Thursday, July 06, 2006

point me...in the direction of albuquerque - sunday 6/18/06

i sat at this computer a year and a half ago with pam, making hotel reservations, mapping out where we were going to go, renting a car. but as i was typing, i knew somehow that i would not get to go on that trip. i was right. instead, pam ended up taking her mother while i languished in st. mary's hospital recovering from complications from the gastric bypass surgery that i had had four months before. it wasn't meant to be then, and i knew it.

well, i lived to plan another day. and so, a month ago pam and i sat back at this same computer and plotted and planned again. this time, i knew i would make it, although everything in the world seem to be working against me psychologically to get there. i got myself through the end of the school year and all the other things that were sucking me dry, to find myself at one in the morning trying to sleep with a retarded cat (kee) who meowed and dug his claws into me whenever i moved. no matter. i was going to new mexico...

the last time i flew was in 2001 before 9/11, and on the plane i realized that it had been since 1999 since i had been on a vacation or away for a week without austin. a lot has changed...i have gained a lot of weight and lost a husband. i have lost a lot of weight and gained a perspective that i didn't have before bebo decided to get gone. basically, it has been a quest to find me, and i think i finally have by having gone on this vacation. i went to get healed, and i did.

you can't do those things by yourself sometimes. i had pam, possibly the only person in the world who could put up with me for all these years and travel with me. she is about the only person in the world i can completely be myself with, and boy, is that scary. but with pam, it isn't. it's safe, and that means the world to me.
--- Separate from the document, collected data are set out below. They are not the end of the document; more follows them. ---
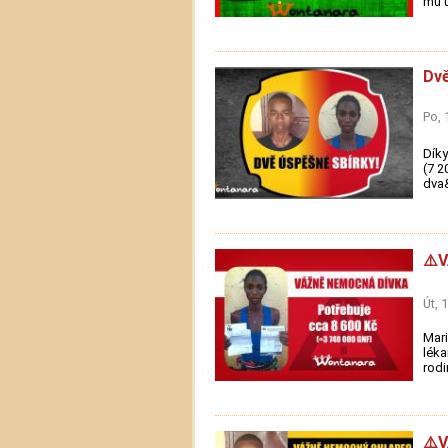
mu u
Dvě
Po, 
Díky
(7 2
dva&
⚠️
Út, 
Mari
léka
rodin
⚠️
what a combination we are: beauty and the beast, thelma and louise! i didn't think it was possible for anyone to have that much beauty stuff and she didn't think it was possible that anyone could have that many t-shirts! she is a skinny mini, and i am...large-boned. the camera loves her and i run screaming as if my ass was on fire when i see one (cameras shun me for good reason.) and my hair...let's just say that no matter what she does with hers, she looks put together. me, on the other hand...well, when i got off the plane it looked like BUCKWHEAT GOES TO ALBURQUERQUE. we spent the first three days trying to deal with my hair, resulting in orders from pam that if i was feeling the compulsion to touch the hair, i had to tell her. NO TOUCHING THE HAIR! as it was, i collected soil from four states by just standing around...
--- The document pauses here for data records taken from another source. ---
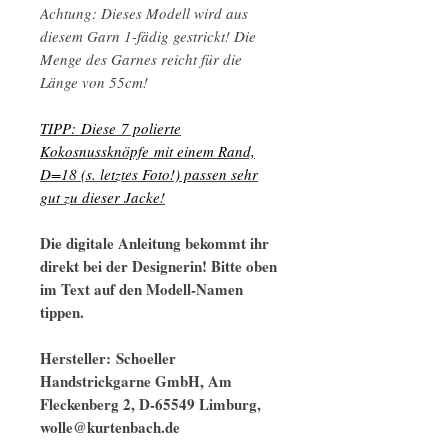
Achtung: Dieses Modell wird aus
diesem Garn 1-fädig gestrickt! Die
Menge des Garnes reicht für die
Länge von 55cm!
TIPP: Diese 7 polierte
Kokosnussknöpfe mit einem Rand,
D=18 (s. letztes Foto!) passen sehr
gut zu dieser Jacke!
Die digitale Anleitung bekommt ihr
direkt bei der Designerin! Bitte oben
im Text auf den Modell-Namen
tippen.
Hersteller: Schoeller
Handstrickgarne GmbH, Am
Fleckenberg 2, D-65549 Limburg,
wolle@kurtenbach.de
and then there is linda, who was the only person in our youth who had the guts to tell me what a shit i was and how she didn't want me around anymore when i drank. at the time i was really pissed off. how dare her tell me what to do! however, i parked my butt in her condo 30 years later, so i guess you could say she may be one of the reasons i am sober still after 25+ years. she has a great heart packed into that little, hiking body, and she still has no qualms telling you what to do...just sit in the backseat of the car when chuck is driving and linda is giving directions...:) she is also my oldest friend, having met me in 1971, and she has seen it all in 35 years, good and bad. you can't put a price on that kind of friendship, and i value it, and her greatly.
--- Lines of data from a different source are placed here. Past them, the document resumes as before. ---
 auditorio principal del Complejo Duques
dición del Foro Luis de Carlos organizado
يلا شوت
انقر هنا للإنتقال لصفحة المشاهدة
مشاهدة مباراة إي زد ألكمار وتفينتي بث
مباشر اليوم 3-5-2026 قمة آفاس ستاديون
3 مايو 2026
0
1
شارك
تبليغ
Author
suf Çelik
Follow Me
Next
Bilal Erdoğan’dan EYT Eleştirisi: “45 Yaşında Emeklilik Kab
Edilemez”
so we made it to the airport, ditched the car in the C lot and dragged our next week's lives into the airport as the day started. by 7:30 we were on the plane, situated with pam next to the window, an on our way. and as the plane got further and further into the sky, i felt lighter and ligher, like god was taking off my winter coat of blues that i had been wearing way too long after the season had ended. i turned to pam and said "i feel like a grownup" and she couldn't imagine what in hell i meant by it, but i explained it. for the first time in seven years, i was on my own, up in the air, with no responsibilities for anyone but myself. no kid. no parents. no students. no wacky friends. no reason not to get myself cleaned up and cleared out.

there was a constant chain of angel pennies strung together over these many hard months, all of them making a path for me to new mexico. my faith has been tested a lot, but i believed that those angels, and god, were going to get me to my "excellent adventure." i just had to believe.